Look, what I really mean is…(reading the subtext)

The biggest problem with writing is it depends on words.
“Well Duh,” I hear you say, but what I mean is everything I write is mashed up into an approximation of meaning and delivered to you, the reader. You then put your understanding on the words and it is a miracle we ever communicate at all. Not only are there as many meanings for each word as there are people, there’s context, experience, bloody awful computer dictionaries and – THE SUBTEXT.

We might say one thing – “Go and make a cup of tea”, for example, but we actually mean something very different. What we really mean is “Go and make enough tea for us both/(insert as many people as are in the room at the time here). Get milk in a jug or some suitable container, bring sugar for the unreconstructed over 40s, remember teaspoons, put all on a tray preferably with saucers if you are actually using cups and bring it back here as fast as you can. And don’t forget the biscuits”.

Now most of us understand this type of verbal shorthand or pick it up as we go along. Some poor souls never get the hang of it and spend their lives in a fog of misery, probably in fairly menial jobs because exam papers are stuffed full of this sort of subtext.

And then there are things you see that tell a whole, horribly and often hilarious story in a single word. I understand there are signs under the gel dispensers in many southern hospitals warning people not to drink it (I know – disgusting).  Well, up here in the North-East we have neat little notices saying :

DO NOT SMOKE OR USE NAKED FLAMES FOR TEN MINUTES AFTER APPLICATION.
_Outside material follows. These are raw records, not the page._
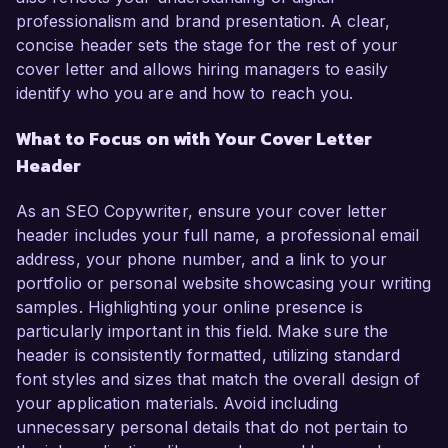
professionalism and brand presentation. A clear,
concise header sets the stage for the rest of your
cover letter and allows hiring managers to easily
identify who you are and how to reach you.
What to Focus on with Your Cover Letter
Header
As an SEO Copywriter, ensure your cover letter
header includes your full name, a professional email
address, your phone number, and a link to your
portfolio or personal website showcasing your writing
samples. Highlighting your online presence is
particularly important in this field. Make sure the
header is consistently formatted, utilizing standard
font styles and sizes that match the overall design of
your application materials. Avoid including
unnecessary personal details that do not pertain to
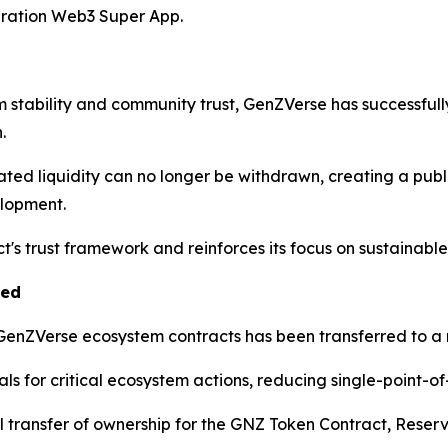
eration Web3 Super App.
m stability and community trust, GenZVerse has successfu
.
ated liquidity can no longer be withdrawn, creating a pub
elopment.
ect's trust framework and reinforces its focus on sustainab
ted
e GenZVerse ecosystem contracts has been transferred to a 
s for critical ecosystem actions, reducing single-point-of-
transfer of ownership for the GNZ Token Contract, Reserv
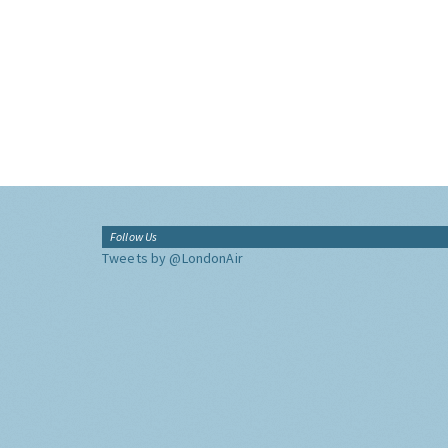
Follow Us
Tweets by @LondonAir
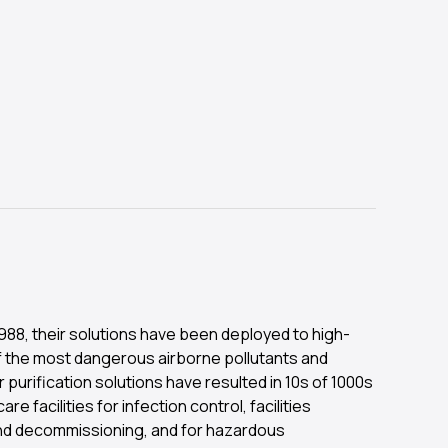
 1988, their solutions have been deployed to high-
f the most dangerous airborne pollutants and
 purification solutions have resulted in 10s of 1000s
re facilities for infection control, facilities
 and decommissioning, and for hazardous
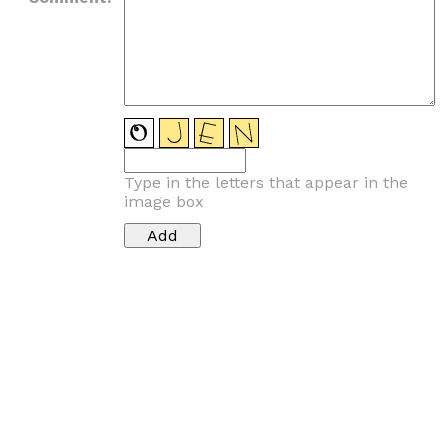
Type in the letters that appear in the
image box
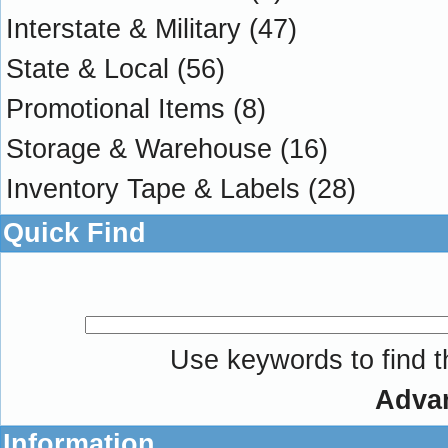
Interstate & Military
(47)
State & Local
(56)
Promotional Items
(8)
Storage & Warehouse
(16)
Inventory Tape & Labels
(28)
Quick Find
Use keywords to find th
Adva
Information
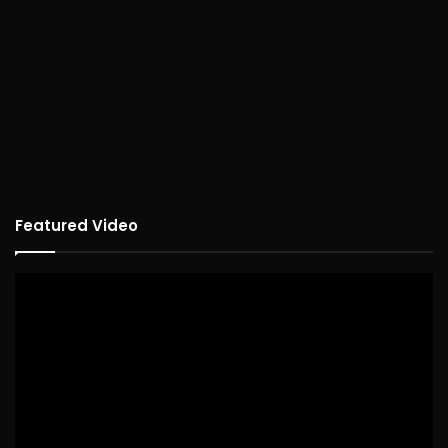
Featured Video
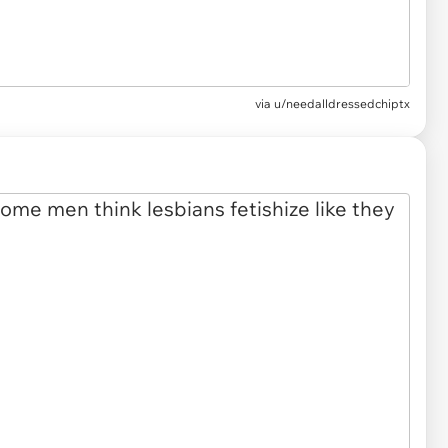
via u/needalldressedchiptx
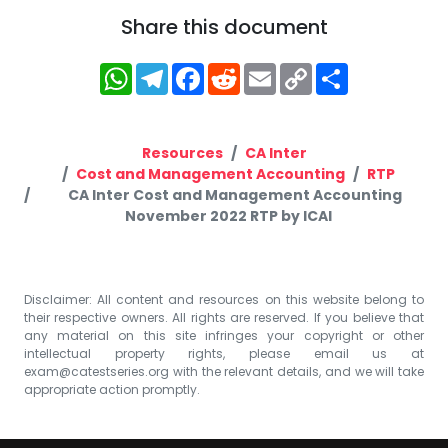
Share this document
WhatsApp
Telegram
Facebook
Reddit
Email
Copy
Share
Link
Resources
CA Inter
Cost and Management Accounting
RTP
CA Inter Cost and Management Accounting
November 2022 RTP by ICAI
Disclaimer: All content and resources on this website belong to
their respective owners. All rights are reserved. If you believe that
any material on this site infringes your copyright or other
intellectual property rights, please email us at
exam@catestseries.org
with the relevant details, and we will take
appropriate action promptly.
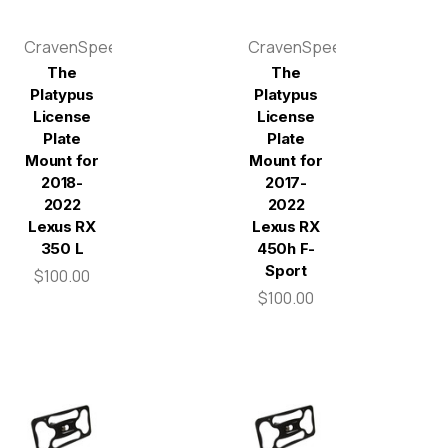
CravenSpeed
CravenSpeed
The
The
Platypus
Platypus
License
License
Plate
Plate
Mount for
Mount for
2018-
2017-
2022
2022
Lexus RX
Lexus RX
350 L
450h F-
Sport
$100.00
$100.00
Nothing more needs to be said. Twelve words telling a vivid and rather horrible story.

I was visiting a minor stately home in Essex recently and picked up a leaflet outlining their summer attractions. Falconry displays! Oh, my favourite! Then I read down the page to see the following note.
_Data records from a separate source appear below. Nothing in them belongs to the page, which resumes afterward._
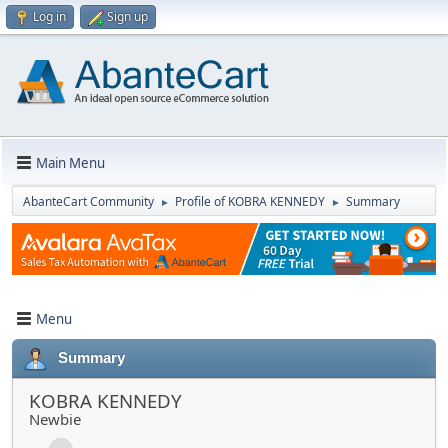
Log in
Sign up
Main Menu
AbanteCart Community
Profile of KOBRA KENNEDY
Summary
►
►
Menu
Summary
KOBRA KENNEDY
Newbie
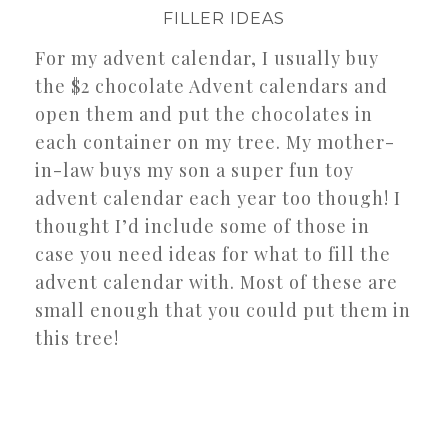
FILLER IDEAS
For my advent calendar, I usually buy
the $2 chocolate Advent calendars and
open them and put the chocolates in
each container on my tree. My mother-
in-law buys my son a super fun toy
advent calendar each year too though! I
thought I’d include some of those in
case you need ideas for what to fill the
advent calendar with. Most of these are
small enough that you could put them in
this tree!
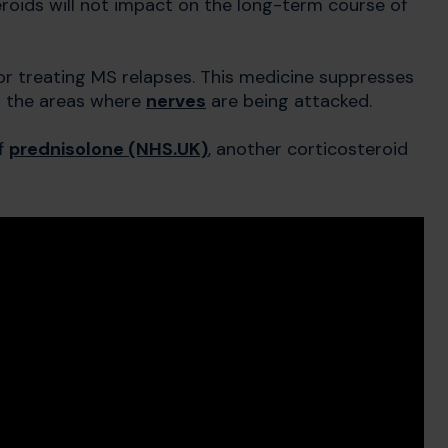
teroids will not impact on the long-term course of
r treating MS relapses. This medicine suppresses
n the areas where
nerves
are being attacked.
of
prednisolone (NHS.UK)
, another corticosteroid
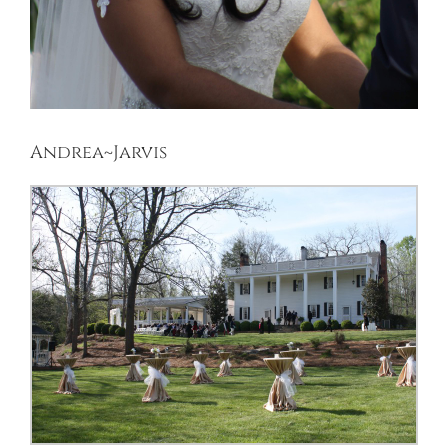
Andrea~Jarvis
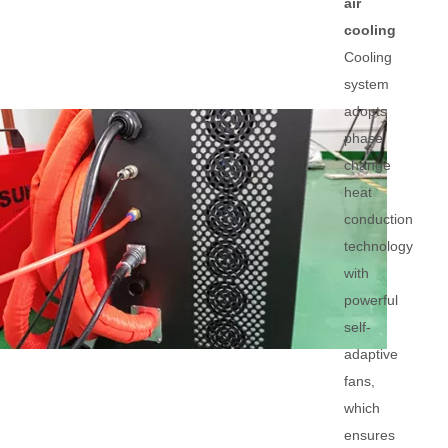
air
cooling
Cooling
system
adopts
phase
change
heat
conduction
technology
with
powerful
self-
adaptive
fans,
which
ensures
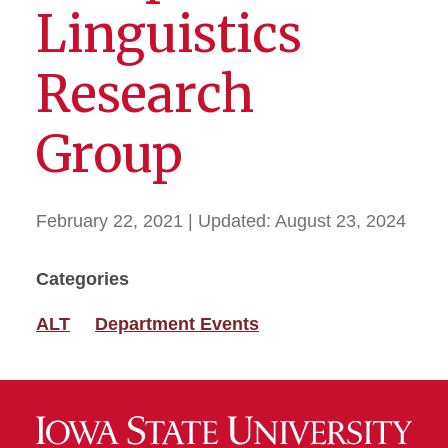
Linguistics
Research
Group
February 22, 2021
| Updated:
August 23, 2024
Categories
ALT
Department Events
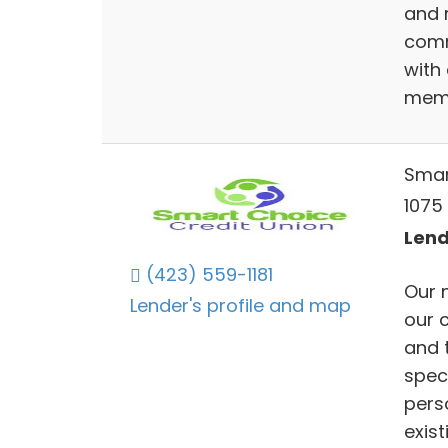
and 
comm
with
memb
Smar
1075 
Lend
(423) 559-1181
Our 
Lender's profile and map
our 
and 
speci
pers
exist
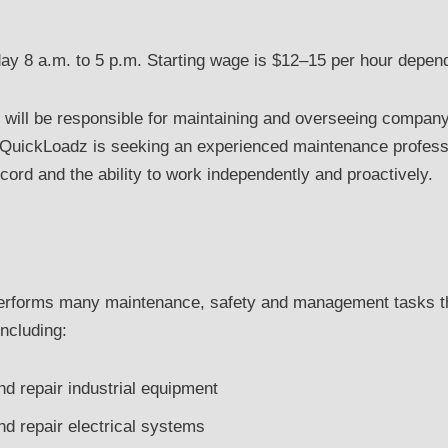
ay 8 a.m. to 5 p.m. Starting wage is $12–15 per hour depend
r will be responsible for maintaining and overseeing compa
. QuickLoadz is seeking an experienced maintenance profess
cord and the ability to work independently and proactively.
performs many maintenance, safety and management tasks th
including:
and repair industrial equipment
and repair electrical systems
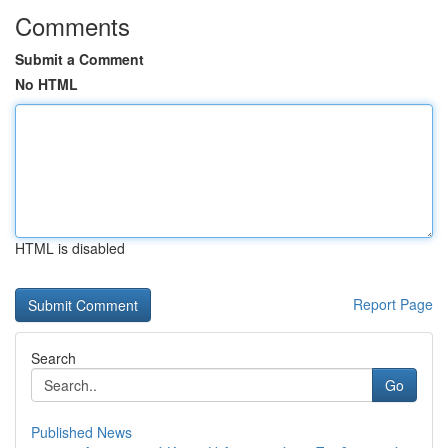
Comments
Submit a Comment
No HTML
HTML is disabled
Report Page
Search
Go
Published News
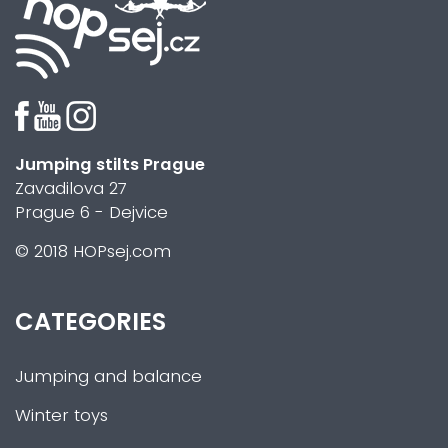
Jumping stilts Prague
Zavadilova 27
Prague 6 - Dejvice
© 2018 HOPsej.com
CATEGORIES
Jumping and balance
Winter toys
PLEASE DO NOT BRING SMALL PETS TO THE FLYING DISPLAYS EVEN IF THEY ARE ON LEADS.

A vision flashed through my head – “Fluffy!!! Noooo….”

Fishing sign

Overhead power lines

On a recent trip to the Levels I came across a sign beside a lovely, calm bit of the canal. I am so stealing this one for a cameo in the fourth Somerset book.
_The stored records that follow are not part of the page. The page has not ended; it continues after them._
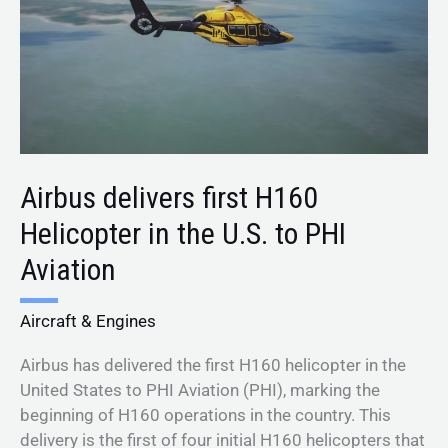
in
the
U.S.
to
PHI
Aviation
Airbus delivers first H160
Helicopter in the U.S. to PHI
Aviation
Aircraft & Engines
Airbus has delivered the first H160 helicopter in the
United States to PHI Aviation (PHI), marking the
beginning of H160 operations in the country. This
delivery is the first of four initial H160 helicopters that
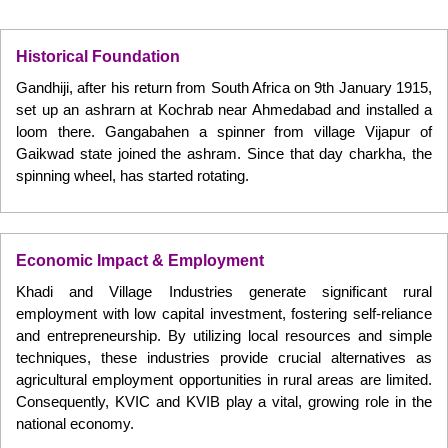
Historical Foundation
Gandhiji, after his return from South Africa on 9th January 1915,
set up an ashrarn at Kochrab near Ahmedabad and installed a
loom there. Gangabahen a spinner from village Vijapur of
Gaikwad state joined the ashram. Since that day charkha, the
spinning wheel, has started rotating.
Economic Impact & Employment
Khadi and Village Industries generate significant rural
employment with low capital investment, fostering self-reliance
and entrepreneurship. By utilizing local resources and simple
techniques, these industries provide crucial alternatives as
agricultural employment opportunities in rural areas are limited.
Consequently, KVIC and KVIB play a vital, growing role in the
national economy.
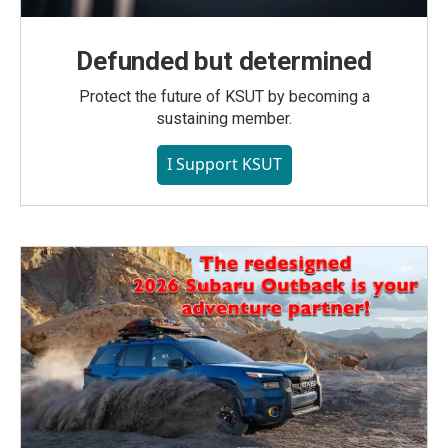
Defunded but determined
Protect the future of KSUT by becoming a
sustaining member.
I Support KSUT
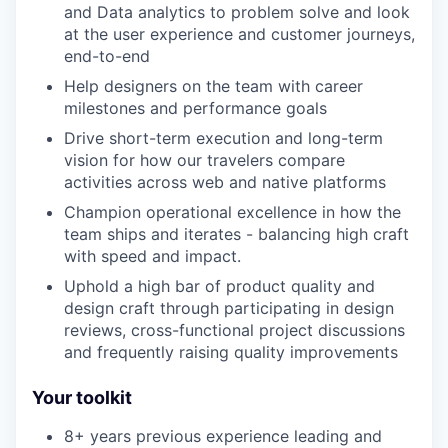
and Data analytics to problem solve and look
at the user experience and customer journeys,
end-to-end
Help designers on the team with career
milestones and performance goals
Drive short-term execution and long-term
vision for how our travelers compare
activities across web and native platforms
Champion operational excellence in how the
team ships and iterates - balancing high craft
with speed and impact.
Uphold a high bar of product quality and
design craft through participating in design
reviews, cross-functional project discussions
and frequently raising quality improvements
Your toolkit
8+ years previous experience leading and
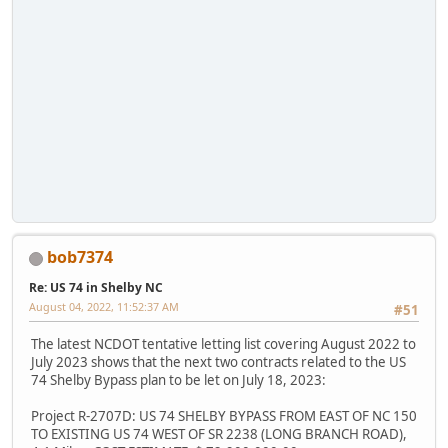
bob7374
Re: US 74 in Shelby NC
August 04, 2022, 11:52:37 AM
#51
The latest NCDOT tentative letting list covering August 2022 to
July 2023 shows that the next two contracts related to the US
74 Shelby Bypass plan to be let on July 18, 2023:
Project R-2707D: US 74 SHELBY BYPASS FROM EAST OF NC 150
TO EXISTING US 74 WEST OF SR 2238 (LONG BRANCH ROAD),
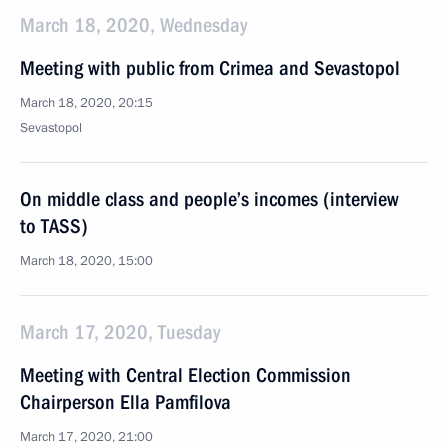
March 18, 2020, Wednesday
Meeting with public from Crimea and Sevastopol
March 18, 2020, 20:15
Sevastopol
On middle class and people’s incomes (interview
to TASS)
March 18, 2020, 15:00
March 17, 2020, Tuesday
Meeting with Central Election Commission
Chairperson Ella Pamfilova
March 17, 2020, 21:00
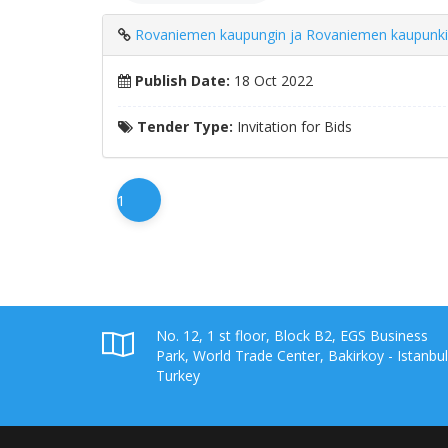
Rovaniemen kaupungin ja Rovaniemen kaupunkikonse
Publish Date:
18 Oct 2022
Tender Type:
Invitation for Bids
1
No. 12, 1 st floor, Block B2, EGS Business
Park, World Trade Center, Bakirkoy - Istanbul
Turkey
Just two short sentences can mean so much and we all have our own pictures, conjured up by our own experiences and lives. Maybe this is what “Death of the Author” entails. I can be as descriptive and eloquent as I want but in the end what you, the reader, experience is not what I really mean but what it means to you. A symbiotic partnership, when it works. So thank you for all the work you put into my books. They wouldn’t be at all successful without you.